YOUR TASK — The answer is all of the data repeated exactly, with each picture omitted.

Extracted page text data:

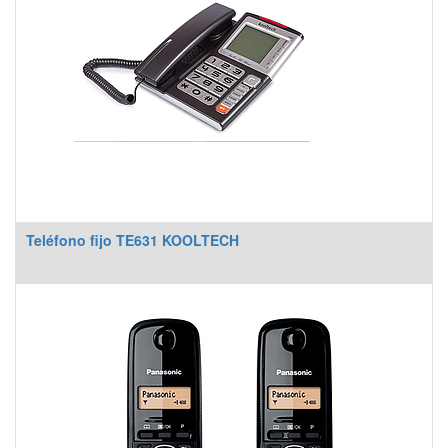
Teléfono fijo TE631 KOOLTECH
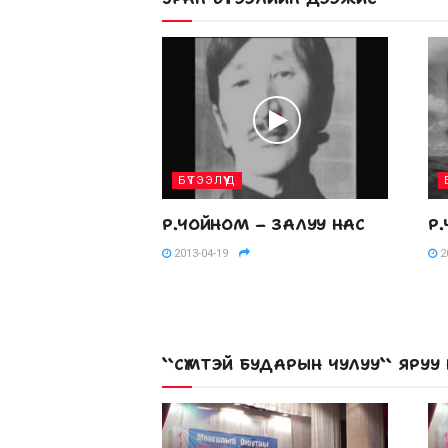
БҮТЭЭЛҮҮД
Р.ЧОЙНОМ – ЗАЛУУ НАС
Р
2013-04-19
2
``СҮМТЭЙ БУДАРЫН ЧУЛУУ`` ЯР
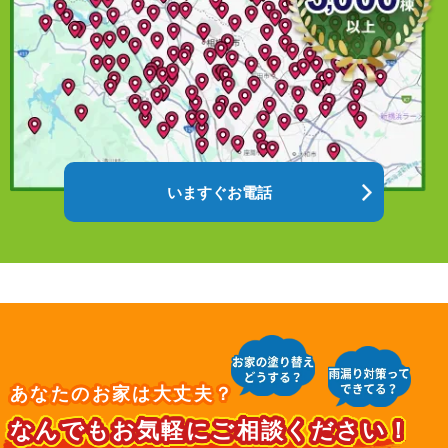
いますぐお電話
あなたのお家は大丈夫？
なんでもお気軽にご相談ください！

WRITTEN REPLY —
Teléfono fijo TE631 KOOLTECH
БҮТЭЭЛҮҮД
Р.ЧОЙНОМ – ЗАЛУУ НАС
Р
2013-04-19
2
``СҮМТЭЙ БУДАРЫН ЧУЛУУ`` ЯР
いますぐお電話
あなたのお家は大丈夫？
なんでもお気軽にご相談ください！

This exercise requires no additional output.